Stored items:
[Start of Attachment]

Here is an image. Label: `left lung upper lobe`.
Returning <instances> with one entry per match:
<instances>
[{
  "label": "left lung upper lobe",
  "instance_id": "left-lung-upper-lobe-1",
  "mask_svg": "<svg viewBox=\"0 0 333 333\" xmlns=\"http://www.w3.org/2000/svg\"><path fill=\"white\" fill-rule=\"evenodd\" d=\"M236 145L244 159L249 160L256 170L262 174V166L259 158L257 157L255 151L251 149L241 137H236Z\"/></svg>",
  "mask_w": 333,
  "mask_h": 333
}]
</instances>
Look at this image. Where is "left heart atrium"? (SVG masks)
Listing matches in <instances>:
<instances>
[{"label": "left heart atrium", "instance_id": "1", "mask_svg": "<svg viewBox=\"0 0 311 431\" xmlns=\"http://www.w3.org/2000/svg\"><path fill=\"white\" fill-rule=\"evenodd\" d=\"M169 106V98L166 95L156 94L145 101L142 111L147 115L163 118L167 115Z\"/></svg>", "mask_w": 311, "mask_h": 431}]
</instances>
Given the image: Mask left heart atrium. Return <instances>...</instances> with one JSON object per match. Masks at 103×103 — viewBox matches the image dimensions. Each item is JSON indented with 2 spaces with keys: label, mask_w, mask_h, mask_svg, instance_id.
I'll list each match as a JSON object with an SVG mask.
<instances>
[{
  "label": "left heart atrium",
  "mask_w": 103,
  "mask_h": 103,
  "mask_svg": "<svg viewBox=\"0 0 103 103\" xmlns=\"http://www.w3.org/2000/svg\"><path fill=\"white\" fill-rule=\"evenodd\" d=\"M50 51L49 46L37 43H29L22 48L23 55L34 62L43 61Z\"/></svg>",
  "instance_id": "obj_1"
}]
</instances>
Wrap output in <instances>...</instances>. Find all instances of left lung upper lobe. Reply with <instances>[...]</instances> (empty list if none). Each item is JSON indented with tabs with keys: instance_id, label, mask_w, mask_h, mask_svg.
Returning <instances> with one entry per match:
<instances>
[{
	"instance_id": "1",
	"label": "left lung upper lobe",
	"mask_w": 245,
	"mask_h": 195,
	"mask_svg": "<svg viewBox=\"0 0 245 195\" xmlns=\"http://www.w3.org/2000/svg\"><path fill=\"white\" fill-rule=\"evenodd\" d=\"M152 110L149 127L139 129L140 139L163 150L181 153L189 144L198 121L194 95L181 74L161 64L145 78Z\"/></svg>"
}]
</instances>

[End of Attachment]

*Instructions to follow*: Transcribe each line of the data exactly, skipping none.

*Answer*:
Here is an image. Label: `left lung upper lobe`.
Returning <instances> with one entry per match:
<instances>
[{
  "label": "left lung upper lobe",
  "instance_id": "left-lung-upper-lobe-1",
  "mask_svg": "<svg viewBox=\"0 0 333 333\" xmlns=\"http://www.w3.org/2000/svg\"><path fill=\"white\" fill-rule=\"evenodd\" d=\"M236 145L244 159L249 160L256 170L262 174V166L259 158L257 157L255 151L251 149L241 137H236Z\"/></svg>",
  "mask_w": 333,
  "mask_h": 333
}]
</instances>
Look at this image. Where is "left heart atrium"? (SVG masks)
Listing matches in <instances>:
<instances>
[{"label": "left heart atrium", "instance_id": "1", "mask_svg": "<svg viewBox=\"0 0 311 431\" xmlns=\"http://www.w3.org/2000/svg\"><path fill=\"white\" fill-rule=\"evenodd\" d=\"M169 106V98L166 95L156 94L145 101L142 111L147 115L163 118L167 115Z\"/></svg>", "mask_w": 311, "mask_h": 431}]
</instances>
Given the image: Mask left heart atrium. Return <instances>...</instances> with one JSON object per match. Masks at 103×103 — viewBox matches the image dimensions. Each item is JSON indented with 2 spaces with keys: label, mask_w, mask_h, mask_svg, instance_id.
I'll list each match as a JSON object with an SVG mask.
<instances>
[{
  "label": "left heart atrium",
  "mask_w": 103,
  "mask_h": 103,
  "mask_svg": "<svg viewBox=\"0 0 103 103\" xmlns=\"http://www.w3.org/2000/svg\"><path fill=\"white\" fill-rule=\"evenodd\" d=\"M50 51L49 46L37 43H29L22 48L23 55L34 62L43 61Z\"/></svg>",
  "instance_id": "obj_1"
}]
</instances>
Wrap output in <instances>...</instances>. Find all instances of left lung upper lobe. Reply with <instances>[...]</instances> (empty list if none). Each item is JSON indented with tabs with keys: instance_id, label, mask_w, mask_h, mask_svg.
Returning <instances> with one entry per match:
<instances>
[{
	"instance_id": "1",
	"label": "left lung upper lobe",
	"mask_w": 245,
	"mask_h": 195,
	"mask_svg": "<svg viewBox=\"0 0 245 195\" xmlns=\"http://www.w3.org/2000/svg\"><path fill=\"white\" fill-rule=\"evenodd\" d=\"M152 110L149 127L139 129L140 139L163 150L181 153L189 144L198 121L194 95L181 74L161 64L145 78Z\"/></svg>"
}]
</instances>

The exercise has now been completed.